Findings of the study include:
- Average maternal age of the pregnant moms in this study was 28.6 years. Of those in the study, more than 60 percent had one or more of the focus pregnancy risk factors.
- There were 3,242 women ranked with all four risk factors. These mothers had approximately five times the risk of ICU admission when compared with pregnant women with no risk factors. In terms of pregnancy complications, moms with all four risk factors had almost four times higher risk for preterm birth, 2.8 times more risk for low birthweight babies, and 8.7 times higher risk of fetal demise.
- Researchers found similar results in pregnant women with these risk factors who were having their first child. Complications experienced during the first pregnancy were more likely to repeat during subsequent pregnancies.

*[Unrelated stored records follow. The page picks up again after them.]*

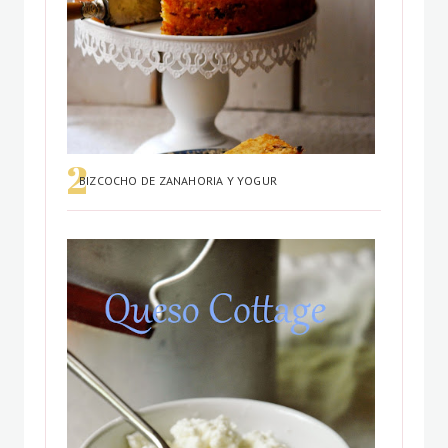
BIZCOCHO DE ZANAHORIA Y YOGUR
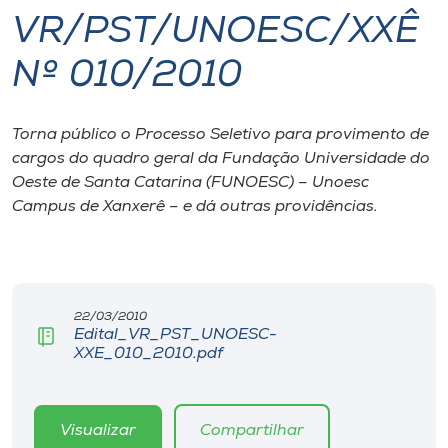
VR/PST/UNOESC/XXÊ
I.nova
Nº 010/2010
Diplomados
Torna público o Processo Seletivo para provimento de
cargos do quadro geral da Fundação Universidade do
Cultura
Oeste de Santa Catarina (FUNOESC) – Unoesc
Campus de Xanxerê – e dá outras providências.
CPA
Biblioteca
22/03/2010
Edital_VR_PST_UNOESC-
Editora
XXE_010_2010.pdf
Rádio
Visualizar
Compartilhar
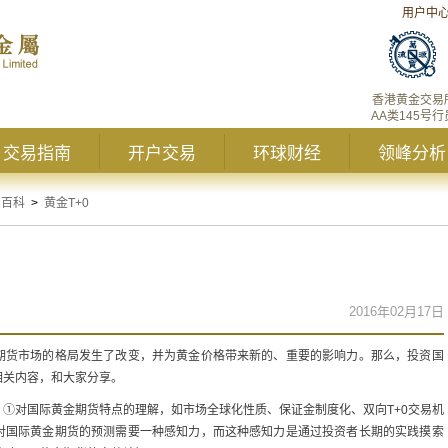
用户中
香港黄金交易
AA类145号行
交易指南
开户交易
环球财经
领峰分析
资百科
>
黄金T+0
2016年02月17日
期货市场的格局发生了改变，并为黄金价格带来新的、重要的影响力。那么，投资国
相关内容，和大家分享。
①对国际黄金期货特点的理解，如市场全球化性质、保证金制度化、双向T+0交易机
对国际黄金期货的预测需要一种感知力，而这种感知力是通过投资者长期的实践摸索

Dr. Khan notes, “The findings argue for more comprehensive pre-pregnancy cardiovascular assessment rather than focusing on individual risk factors, such as BMI or blood pressure, in isolation. In reality not all pregnancies are planned, but ideally, we would evaluate women well in advance of becoming pregnant so there is time to optimize their health.”
The best time to prepare for pregnancy is before becoming pregnant. That includes locating a physician willing to evaluate all factors that may challenge you—or your unborn baby—during pregnancy.